Un nuevo atentado es el que se comete con el neologismo trans, la apócope de “transexual”. El diccionario lo define como “persona que tiene un sentimiento acusado de pertenecer al sexo contrario. “Trans”, sin más, alude al nuevo derecho dictado por los padres (y madres) de la patria. A saber, cualquier persona puede alterar su sexo (ahora, “género”) con, solo, decirlo y registrarlo. Es un acto considerado digno de admiración cívica. No exagero. Las personas trans son el epítome de las que exaltan el “orgullo” por antonomasia, el de sentirse por encima de la distinción varón-mujer.  Tienen el derecho a exhibir, multitudinariamente, sus afinidades y a recibir subvenciones públicas para ello. El resto de los contribuyentes no participan de ningún “orgullo”, ni nada que se le parezca.

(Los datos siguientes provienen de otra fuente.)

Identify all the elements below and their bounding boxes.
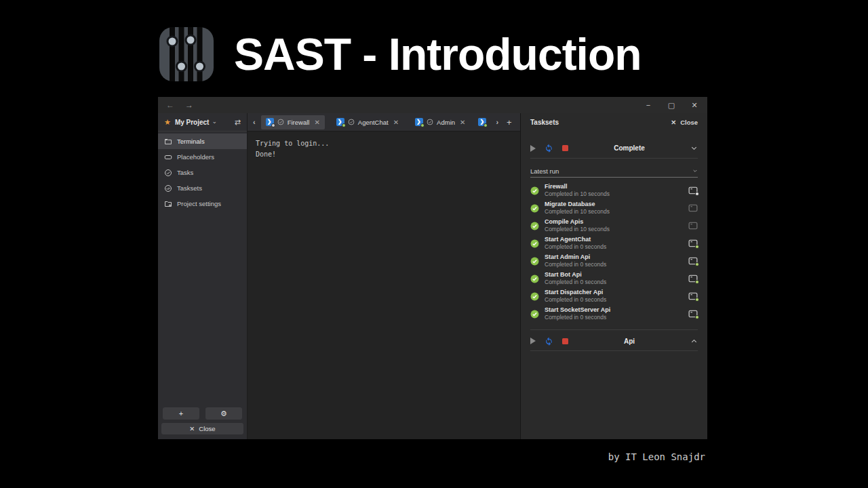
status-dot bbox=[695, 315, 699, 319]
close-tab-icon[interactable]: ✕ bbox=[314, 119, 319, 126]
taskset-name: Api bbox=[577, 338, 682, 345]
status-dot bbox=[420, 123, 425, 127]
task-status: Completed in 0 seconds bbox=[545, 243, 606, 251]
task-text: Start AgentChatCompleted in 0 seconds bbox=[545, 236, 606, 251]
stop-icon[interactable] bbox=[562, 145, 568, 151]
task-name: Start SocketServer Api bbox=[545, 306, 610, 314]
hero-header: SAST - Introduction bbox=[158, 26, 642, 83]
tab-admin[interactable]: ❯Admin✕ bbox=[410, 115, 470, 129]
window-body: ★ My Project ⌄ ⇄ TerminalsPlaceholdersTa… bbox=[158, 113, 707, 439]
latest-run-select[interactable]: Latest run bbox=[530, 165, 698, 178]
close-label: Close bbox=[680, 119, 698, 126]
tasksets-panel-header: Tasksets ✕ Close bbox=[521, 113, 707, 131]
status-dot bbox=[695, 245, 699, 249]
terminal-output[interactable]: Trying to login... Done! bbox=[248, 131, 520, 439]
task-item-start-dispatcher-api[interactable]: Start Dispatcher ApiCompleted in 0 secon… bbox=[530, 287, 698, 305]
task-item-migrate-database[interactable]: Migrate DatabaseCompleted in 10 seconds bbox=[530, 199, 698, 217]
open-terminal-icon[interactable] bbox=[688, 292, 698, 300]
task-item-start-socketserver-api[interactable]: Start SocketServer ApiCompleted in 0 sec… bbox=[530, 305, 698, 323]
sast-logo-icon bbox=[158, 26, 215, 83]
terminal-tab-icon: ❯ bbox=[266, 118, 274, 126]
close-label: Close bbox=[199, 425, 215, 432]
close-tab-icon[interactable]: ✕ bbox=[460, 119, 465, 126]
open-terminal-icon[interactable] bbox=[688, 186, 698, 195]
sidebar-close-button[interactable]: ✕ Close bbox=[161, 423, 243, 434]
task-status: Completed in 10 seconds bbox=[545, 208, 610, 216]
sidebar-item-project-settings[interactable]: Project settings bbox=[158, 196, 247, 211]
page-title: SAST - Introduction bbox=[234, 28, 642, 80]
status-dot bbox=[695, 262, 699, 266]
latest-run-label: Latest run bbox=[530, 167, 559, 175]
taskset-name: Complete bbox=[577, 144, 682, 152]
chevron-down-icon: ⌄ bbox=[212, 118, 217, 125]
maximize-button[interactable]: ▢ bbox=[667, 101, 676, 110]
success-check-icon bbox=[530, 257, 539, 266]
open-terminal-icon[interactable] bbox=[688, 310, 698, 318]
open-terminal-icon[interactable] bbox=[688, 222, 698, 230]
sidebar-item-tasks[interactable]: Tasks bbox=[158, 165, 247, 180]
sidebar-item-terminals[interactable]: Terminals bbox=[158, 134, 247, 149]
sync-icon[interactable] bbox=[545, 337, 553, 346]
close-window-button[interactable]: ✕ bbox=[690, 101, 699, 110]
open-terminal-icon[interactable] bbox=[688, 274, 698, 283]
open-terminal-icon[interactable] bbox=[688, 239, 698, 247]
tab-agentchat[interactable]: ❯AgentChat✕ bbox=[332, 115, 403, 129]
open-terminal-icon[interactable] bbox=[688, 204, 698, 212]
close-icon: ✕ bbox=[189, 425, 195, 432]
switch-project-icon[interactable]: ⇄ bbox=[235, 118, 241, 127]
play-icon[interactable] bbox=[530, 145, 536, 152]
task-text: Start Admin ApiCompleted in 0 seconds bbox=[545, 253, 606, 268]
task-status: Completed in 0 seconds bbox=[545, 279, 606, 286]
double-check-circle-icon bbox=[164, 184, 172, 192]
tab-label: Admin bbox=[437, 119, 455, 126]
panel-close-button[interactable]: ✕ Close bbox=[671, 119, 698, 126]
tabs-scroll-left-icon[interactable]: ‹ bbox=[253, 118, 256, 126]
task-status: Completed in 0 seconds bbox=[545, 314, 610, 321]
taskset-row-complete[interactable]: Complete bbox=[530, 141, 698, 159]
play-icon[interactable] bbox=[530, 338, 536, 344]
terminal-tab-icon: ❯ bbox=[478, 118, 486, 126]
settings-button[interactable]: ⚙ bbox=[205, 407, 242, 420]
terminal-tab-icon: ❯ bbox=[336, 118, 344, 126]
task-item-start-admin-api[interactable]: Start Admin ApiCompleted in 0 seconds bbox=[530, 252, 698, 270]
success-check-icon bbox=[530, 239, 539, 248]
terminal-line: Done! bbox=[256, 149, 512, 160]
success-check-icon bbox=[530, 310, 539, 319]
gear-icon: ⚙ bbox=[220, 410, 227, 418]
status-dot bbox=[484, 123, 488, 127]
sync-icon[interactable] bbox=[545, 144, 553, 152]
main-area: ‹ ❯Firewall✕❯AgentChat✕❯Admin✕❯ › + Tryi… bbox=[248, 113, 520, 439]
project-selector[interactable]: ★ My Project ⌄ ⇄ bbox=[158, 113, 247, 131]
success-check-icon bbox=[530, 204, 539, 213]
taskset-row-api[interactable]: Api bbox=[530, 329, 698, 351]
star-icon: ★ bbox=[164, 118, 171, 127]
new-tab-button[interactable]: + bbox=[507, 117, 512, 127]
stop-icon[interactable] bbox=[562, 338, 568, 344]
tab-firewall[interactable]: ❯Firewall✕ bbox=[261, 115, 325, 129]
task-item-firewall[interactable]: FirewallCompleted in 10 seconds bbox=[530, 182, 698, 199]
back-icon[interactable]: ← bbox=[166, 100, 174, 110]
minimize-button[interactable]: − bbox=[644, 101, 653, 109]
status-dot bbox=[271, 123, 275, 127]
tabs-scroll-right-icon[interactable]: › bbox=[496, 118, 498, 126]
tasksets-panel-content: Complete Latest run FirewallCompleted in… bbox=[521, 131, 707, 351]
task-text: Migrate DatabaseCompleted in 10 seconds bbox=[545, 201, 610, 216]
forward-icon[interactable]: → bbox=[185, 100, 193, 110]
task-name: Start AgentChat bbox=[545, 236, 606, 243]
status-dot bbox=[695, 192, 699, 196]
task-item-start-bot-api[interactable]: Start Bot ApiCompleted in 0 seconds bbox=[530, 270, 698, 287]
sidebar-item-placeholders[interactable]: Placeholders bbox=[158, 149, 247, 165]
task-item-compile-apis[interactable]: Compile ApisCompleted in 10 seconds bbox=[530, 217, 698, 235]
close-tab-icon[interactable]: ✕ bbox=[393, 119, 399, 126]
sidebar-item-tasksets[interactable]: Tasksets bbox=[158, 180, 247, 196]
task-name: Migrate Database bbox=[545, 201, 610, 208]
tab-truncated[interactable]: ❯ bbox=[477, 115, 490, 129]
chevron-up-icon[interactable] bbox=[690, 338, 698, 345]
open-terminal-icon[interactable] bbox=[688, 257, 698, 265]
chevron-down-icon[interactable] bbox=[690, 144, 698, 152]
add-terminal-button[interactable]: + bbox=[163, 407, 199, 420]
task-item-start-agentchat[interactable]: Start AgentChatCompleted in 0 seconds bbox=[530, 235, 698, 252]
task-status: Completed in 0 seconds bbox=[545, 261, 606, 268]
window-titlebar: ← → − ▢ ✕ bbox=[158, 97, 707, 113]
task-name: Compile Apis bbox=[545, 218, 610, 226]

El feminismo hodierno, impulsor de tantas excentricidades léxicas, poco o nada tiene que ver con el movimiento de igual nombre, que tanto lustre le dio a las letras españolas hace más de un siglo. Pensemos, solo, en la egregia figura de Emilia Pardo Bazán, importadora de las voces “intelectual” o “feminismo”. Las feministas actuales son, más bien iletradas, quizá, para acomodarse al espíritu de los tiempos. Más que feminismo, se podría hablar de hembrismo, una forma más agresiva. Es el contrapunto del machismo, la herejía dominante en el mundo actual.

Las degeneraciones léxicas no terminan aquí. Acabo de oír por la radio a una política, que se recrea con el inexistente verbo entreveer. Es la lógica consecuencia de otro abuso, ya, consolidado: la imposible acción de preveer.

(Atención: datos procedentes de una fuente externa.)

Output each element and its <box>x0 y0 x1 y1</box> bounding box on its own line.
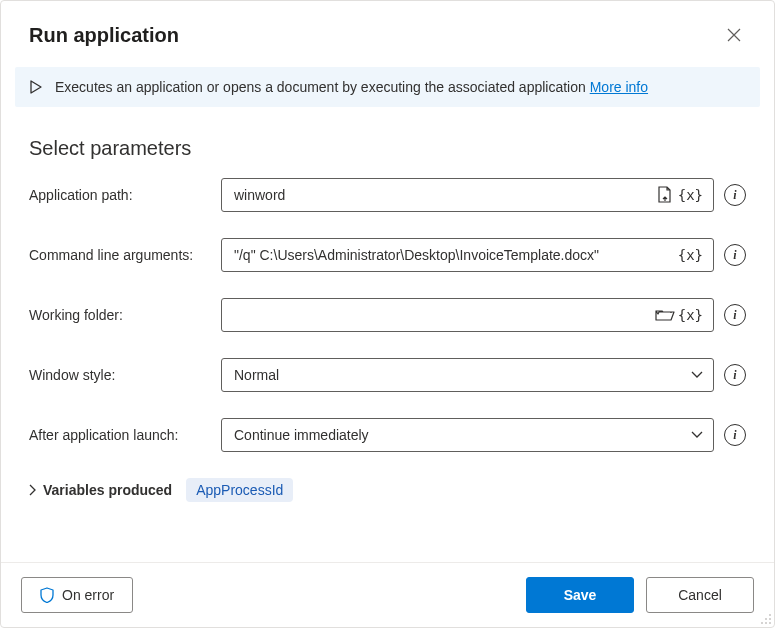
working-folder-input[interactable] <box>232 306 654 324</box>
variables-produced-row: Variables produced AppProcessId <box>29 478 746 502</box>
variable-picker-icon[interactable]: {x} <box>676 247 705 263</box>
variables-produced-expander[interactable]: Variables produced <box>29 482 172 498</box>
save-button[interactable]: Save <box>526 577 634 613</box>
svg-point-2 <box>769 618 771 620</box>
after-launch-value: Continue immediately <box>234 427 369 443</box>
close-icon <box>727 28 741 42</box>
close-button[interactable] <box>718 19 750 51</box>
label-working-folder: Working folder: <box>29 307 221 323</box>
dialog-title: Run application <box>29 24 179 47</box>
label-window-style: Window style: <box>29 367 221 383</box>
info-icon[interactable]: i <box>724 364 746 386</box>
label-after-launch: After application launch: <box>29 427 221 443</box>
svg-point-1 <box>765 618 767 620</box>
svg-point-3 <box>761 622 763 624</box>
svg-point-4 <box>765 622 767 624</box>
variable-picker-icon[interactable]: {x} <box>676 307 705 323</box>
input-group-application-path: {x} <box>221 178 714 212</box>
application-path-input[interactable] <box>232 186 654 204</box>
banner-text: Executes an application or opens a docum… <box>55 79 648 95</box>
cli-arguments-input[interactable] <box>232 246 676 264</box>
info-icon[interactable]: i <box>724 184 746 206</box>
dialog-header: Run application <box>1 1 774 61</box>
variables-produced-label: Variables produced <box>43 482 172 498</box>
variable-chip-appprocessid[interactable]: AppProcessId <box>186 478 293 502</box>
run-application-dialog: Run application Executes an application … <box>0 0 775 628</box>
svg-point-5 <box>769 622 771 624</box>
label-cli-arguments: Command line arguments: <box>29 247 221 263</box>
row-working-folder: Working folder: {x} i <box>29 298 746 332</box>
info-icon[interactable]: i <box>724 424 746 446</box>
chevron-down-icon <box>691 431 703 439</box>
info-icon[interactable]: i <box>724 304 746 326</box>
dialog-content: Select parameters Application path: {x} … <box>1 107 774 562</box>
svg-point-0 <box>769 614 771 616</box>
variable-picker-icon[interactable]: {x} <box>676 187 705 203</box>
run-icon <box>29 80 43 94</box>
window-style-value: Normal <box>234 367 279 383</box>
row-after-launch: After application launch: Continue immed… <box>29 418 746 452</box>
input-group-working-folder: {x} <box>221 298 714 332</box>
file-picker-icon[interactable] <box>654 184 676 206</box>
row-window-style: Window style: Normal i <box>29 358 746 392</box>
input-group-cli-arguments: {x} <box>221 238 714 272</box>
info-icon[interactable]: i <box>724 244 746 266</box>
shield-icon <box>40 587 54 603</box>
dialog-footer: On error Save Cancel <box>1 562 774 627</box>
row-application-path: Application path: {x} i <box>29 178 746 212</box>
chevron-down-icon <box>691 371 703 379</box>
resize-grip-icon[interactable] <box>760 613 772 625</box>
cancel-button[interactable]: Cancel <box>646 577 754 613</box>
label-application-path: Application path: <box>29 187 221 203</box>
after-launch-select[interactable]: Continue immediately <box>221 418 714 452</box>
section-heading: Select parameters <box>29 137 746 160</box>
info-banner: Executes an application or opens a docum… <box>15 67 760 107</box>
folder-picker-icon[interactable] <box>654 304 676 326</box>
on-error-button[interactable]: On error <box>21 577 133 613</box>
row-cli-arguments: Command line arguments: {x} i <box>29 238 746 272</box>
on-error-label: On error <box>62 587 114 603</box>
more-info-link[interactable]: More info <box>590 79 648 95</box>
chevron-right-icon <box>29 484 37 496</box>
window-style-select[interactable]: Normal <box>221 358 714 392</box>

Las innovaciones del habla no, siempre, presentan una carga ideológica o, simplemente, enfática. Hay veces en que lo nuevo se establece por simpatía. Se trata de una virtud muy española, que supera, con mucho, la dichosa “empatía” del politiqués, el dialecto de los hombres públicos. Una ilustración puede ser la nueva fórmula de saludo: “¿todo bien?”. Es una manera de provocar una respuesta positiva o alentadora. No parece cortés el comentario de que algo no va bien o casi todo anda mal. El trato social impele a parecer optimista o vitalista.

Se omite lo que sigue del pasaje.